Before we are born our nervous systems are receiving stimuli from our mothers. If our mom feels pain, we sense it too. If she is stressed out, we learn what that feels like by experiencing the same rush of stress hormones like cortisol.

Brett Robinson
Brett Robinson writes “The Theology of Technology” column for Catholic News Service. He is director of communications and Catholic media studies at the University of Notre Dame McGrath Institute for Church Life. (CNS photo/courtesy Brett Robinson)

It’s all part of a complex and beautiful neurobiological process preparing us for life outside the womb. So what happens when the mother and baby’s touch, gaze and attention is diverted by digital distractions?

What starts in the womb continues as infants as we synchronize with our mother’s physiological rhythms. The heart rate and brain waves of mother and baby are often in perfect alignment, a critical process in the development of the child’s emotional life. Language skills, social skills and emotional regulation all begin taking shape in these critical early years.
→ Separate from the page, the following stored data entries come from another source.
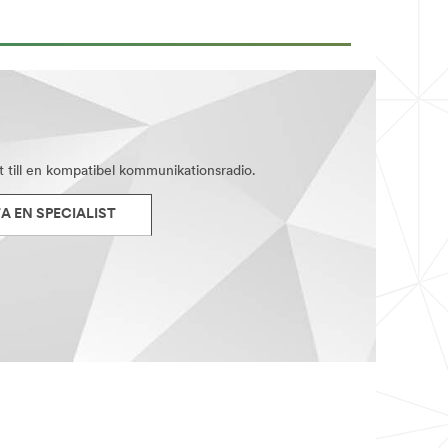
3M PELTOR TMAS video H.264.mp4 (3:45)
ll en kompatibel kommunikationsradio.
 EN SPECIALIST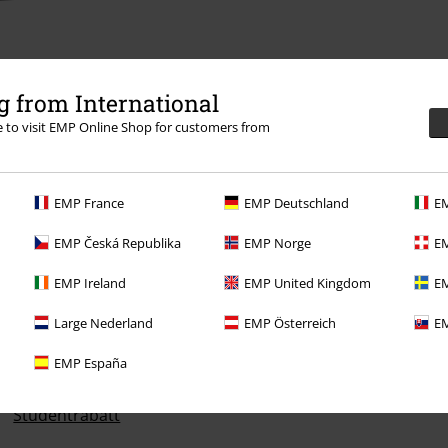
 from International
re to visit EMP Online Shop for customers from
0 - 13:00).
Lär dig mer
EMP France
EMP Deutschland
EM
EMP Česká Republika
EMP Norge
EM
EMP Ireland
EMP United Kingdom
EM
Dina erbjudanden
Large Nederland
EMP Österreich
EM
Tävlingar
EMP España
Beställ EMP-presentkort
Studentrabatt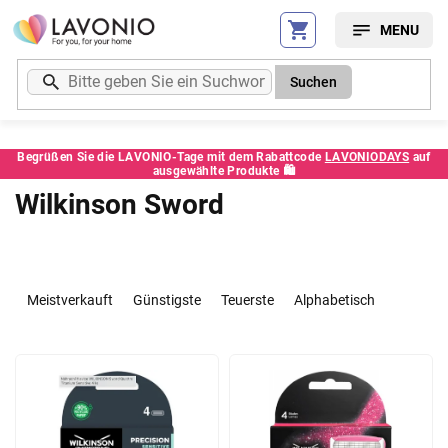
Zum
Inhalt
springen
Suchen
Begrüßen Sie die LAVONIO-Tage mit dem Rabattcode
LAVONIODAYS
auf
ausgewählte Produkte 🛍️
Wilkinson Sword
P
r
Meistverkauft
Günstigste
Teuerste
Alphabetisch
o
d
L
u
i
k
s
t
t
s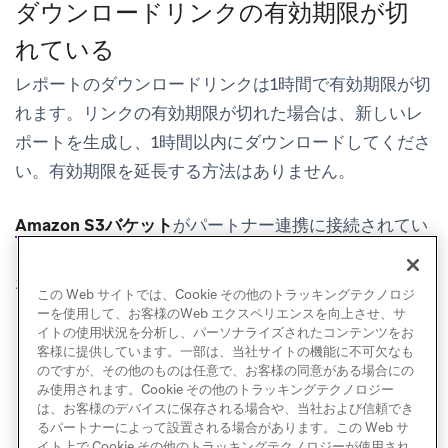
ダウンロードリンクの有効期限が切
れている
レポートのダウンロードリンクは1時間で有効期限が切
れます。リンクの有効期限が切れた場合は、新しいレ
ポートを生成し、1時間以内にダウンロードしてくださ
い。有効期限を延長する方法はありません。
Amazon S3バケット
が
パートナー連携
に接続されてい
る場合は、S3バケットを直接参照することで、古いレ
ポートのデータを取得できる場合があります。
この Web サイトでは、Cookie その他のトラッキングテクノロジ
ーを使用して、お客様のWeb エクスペリエンスを向上させ、サ
イトの使用状況を分析し、パーソナライズされたコンテンツをお
客様に提供しています。一部は、当社サイトの機能に不可欠なも
のですが、その他のものは任意で、お客様の同意がある場合にの
み使用されます。Cookie その他のトラッキングテクノロジー
は、お客様のデバイスに保存される場合や、当社および信頼でき
るパートナーによって設置される場合があります。この Web サ
イト上で Cookie その他のトラッキングテクノロジーが使用され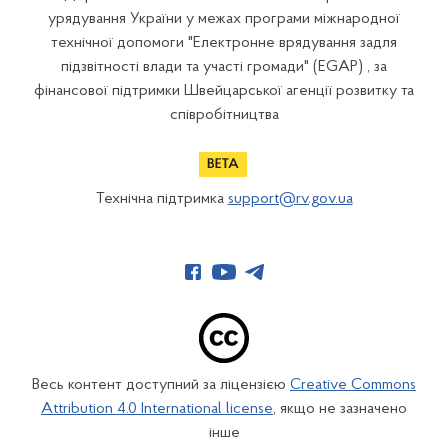
урядування України у межах програми міжнародної
технічної допомоги "Електронне врядування задля
підзвітності влади та участі громади" (EGAP) , за
фінансової підтримки Швейцарської агенції розвитку та
співробітництва
Технічна підтримка
support@rv.gov.ua
Весь контент доступний за ліцензією
Creative Commons
Attribution 4.0 International license
, якщо не зазначено
інше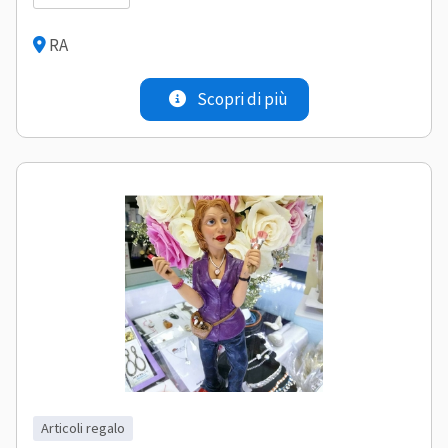
RA
Scopri di più
articoli regalo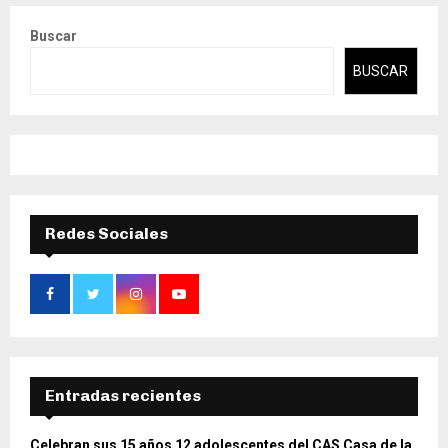
Buscar
BUSCAR
Redes Sociales
Entradas recientes
Celebran sus 15 años 12 adolescentes del CAS Casa de la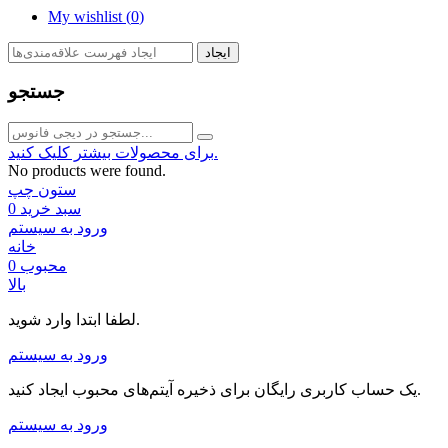
My wishlist (
0
)
ایجاد
جستجو
برای محصولات بیشتر کلیک کنید.
No products were found.
ستون چپ
سبد خرید
0
ورود به سیستم
خانه
محبوب
0
بالا
لطفا ابتدا وارد شوید.
ورود به سیستم
یک حساب کاربری رایگان برای ذخیره آیتم‌های محبوب ایجاد کنید.
ورود به سیستم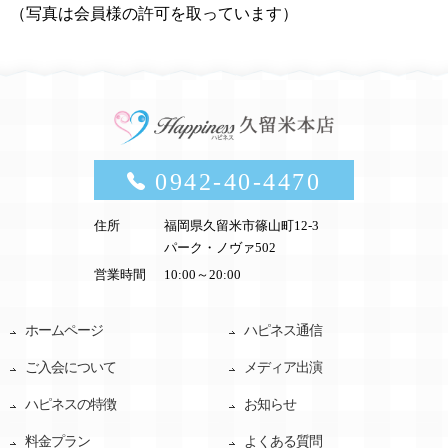
（写真は会員様の許可を取っています）
0942-40-4470
住所
福岡県久留米市篠山町12-3
パーク・ノヴァ502
営業時間
10:00～20:00
ホームページ
ハピネス通信
ご入会について
メディア出演
ハピネスの特徴
お知らせ
料金プラン
よくある質問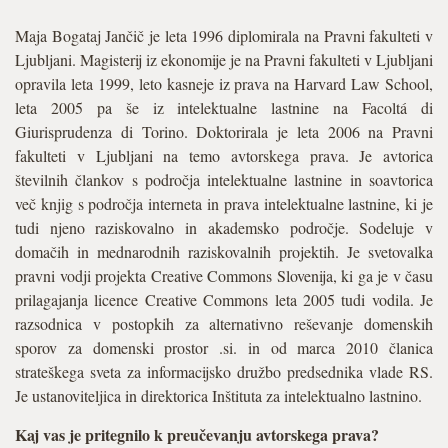
Maja Bogataj Jančič je leta 1996 diplomirala na Pravni fakulteti v
Ljubljani. Magisterij iz ekonomije je na Pravni fakulteti v Ljubljani
opravila leta 1999, leto kasneje iz prava na Harvard Law School,
leta 2005 pa še iz intelektualne lastnine na Facoltá di
Giurisprudenza di Torino. Doktorirala je leta 2006 na Pravni
fakulteti v Ljubljani na temo avtorskega prava. Je avtorica
številnih člankov s področja intelektualne lastnine in soavtorica
več knjig s področja interneta in prava intelektualne lastnine, ki je
tudi njeno raziskovalno in akademsko področje. Sodeluje v
domačih in mednarodnih raziskovalnih projektih. Je svetovalka
pravni vodji projekta Creative Commons Slovenija, ki ga je v času
prilagajanja licence Creative Commons leta 2005 tudi vodila. Je
razsodnica v postopkih za alternativno reševanje domenskih
sporov za domenski prostor .si. in od marca 2010 članica
strateškega sveta za informacijsko družbo predsednika vlade RS.
Je ustanoviteljica in direktorica Inštituta za intelektualno lastnino.
Kaj vas je pritegnilo k preučevanju avtorskega prava?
Unfortunately, in many instances, the mother-child bond is interrupted when screens are used to placate a restless toddler.

Human cues like a caregiver’s touch and eye contact that help young children work through difficult emotions like feeling angry or sad are often ignored when a digital device becomes a pacifier for an upset child.

Screens take on the role of surrogate parent in far too many situations, meaning that the young child’s cognitive and emotional capacities are being programmed by both mother and machine.

The church offers us an antidote in the person of Mary. Many parents worry about how to navigate this complex environment of digital distraction, and they would do well to turn to Mary, the mediatrix of grace. If mothers mediate the world to us from the time we are conceived, Mary mediates God to us in the Word made flesh.

The Angelus prayer provides a step-by-step guide for following Mary’s lead in the formation of a healthy interior life free of digital pollution.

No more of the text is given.